Meanwhile, the hunt continues for predictive biomarkers and appropriate partners for combination therapy. Recently, fusions involving the NRG1 gene, which encodes the HRG ligand, were identified in a small number of patients with a variety of tumor types. Clinical trials have already begun to enroll patients with these abnormalities.

A Pseudokinase

HER3 is one of 4 highly homologous RTKs that make up the HER family. Found predominantly on the surface of epithelial, mesenchymal, and neuronal cells, these receptors are key players in the transduction of intracellular signals that regulate normal cell growth and differentiation via binding of a wide range of different ligands.3-5

Discovered 30 years ago,6 HER3 is unique among HER family members because it is a pseudokinase. Originally thought to be catalytically inactive, HER3 may possess a low level of kinase activity according to more recent studies, but it primarily signals through noncatalytic mechanisms.3-5

Normally, upon ligand binding, RTKs pair up with either another receptor molecule of the same type (homodimerization) or a different kind of RTK (heterodimerization). This causes a conformational change in the second receptor molecule and triggers its tyrosine kinase activity. Because it has limited kinase activity, HER3 cannot signal through homodimers; its activity therefore relies on the formation of heterodimers with other members of the HER family, predominantly HER2.3-5

In addition to forming heterodimers with HER family members, HER3 has been shown to partner with other RTKs, such as fibroblast growth factor receptor 2 and hepatocyte growth factor receptor.7

HER3 is activated by 2 ligands, HRG1 and HRG2, both members of the heregulin protein family. Heregulins are also interchangeably referred to as neuregulins (NRG1 and 2, respectively).

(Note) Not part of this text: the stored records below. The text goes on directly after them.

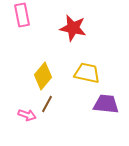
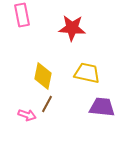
red star: moved 1 px left; rotated 8 degrees counterclockwise
yellow diamond: rotated 28 degrees counterclockwise
purple trapezoid: moved 4 px left, 3 px down
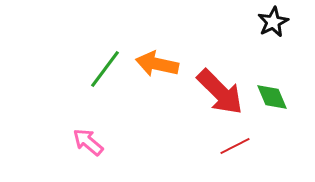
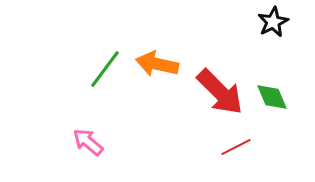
red line: moved 1 px right, 1 px down
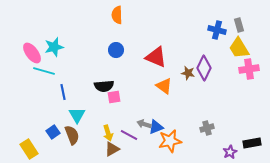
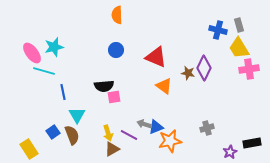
blue cross: moved 1 px right
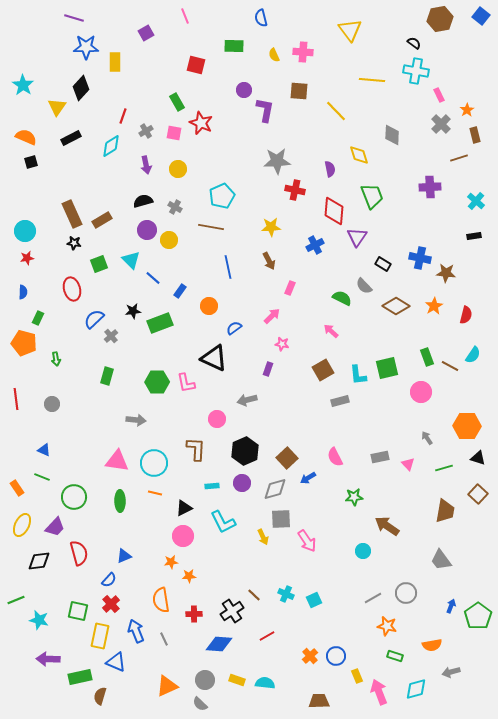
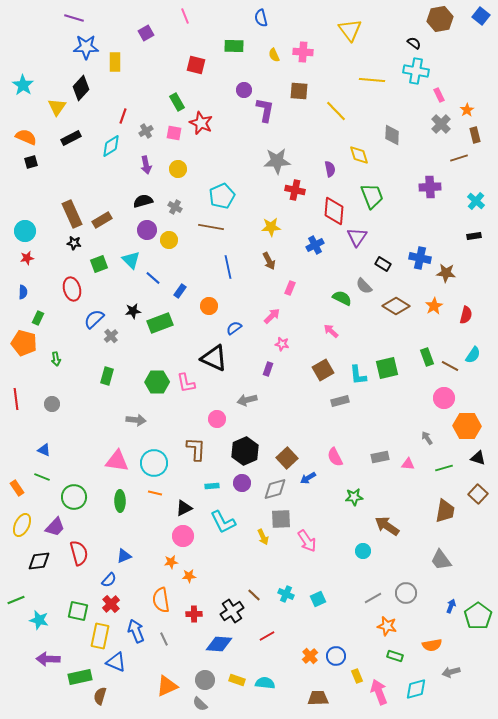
pink circle at (421, 392): moved 23 px right, 6 px down
pink triangle at (408, 464): rotated 40 degrees counterclockwise
cyan square at (314, 600): moved 4 px right, 1 px up
brown trapezoid at (319, 701): moved 1 px left, 3 px up
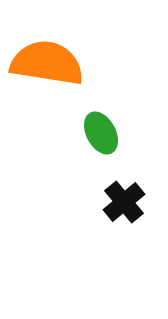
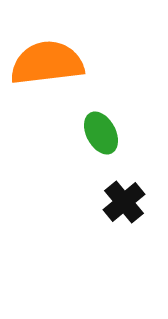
orange semicircle: rotated 16 degrees counterclockwise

Following ligand binding and heterodimerization, HER3’s kinase partner is activated and phosphorylates tyrosines within the intracellular domain of HER3.8,9 These phosphorylated tyrosines form a binding platform for a host of key proteins that subsequently trigger downstream signaling cascades, including PI3K/AKT, MAPK, and JAK/STAT pathways (Figure).3-5

HER3 contains the most phosphorylation sites of any of the HER family receptors and is therefore thought to play an important role as a signal amplifier for other receptors.3 This is exemplified by the fact that the PI3K pathway is activated downstream of HER2, but HER2 itself has only a weak affinity for PI3K.10 HER3, on the other hand, contains 6 tyrosines that, when phosphorylated, can bind to PI3K. Moreover, among all the possible HER receptor pairs, HER2/ HER3 heterodimers are the most potent activators of PI3K signaling.3

Oncogenic Double Act

Because HER receptors coordinate many important cellular processes, they are frequently found to be altered in cancer cells; such mutations promote many of the hallmark properties of oncogenesis, such as unchecked cell proliferation and survival. HER2 protein overexpression is found in a substantial proportion of breast tumors, for example, and activating mutations in the kinase domain of EGFR are well-established drivers of lung cancer.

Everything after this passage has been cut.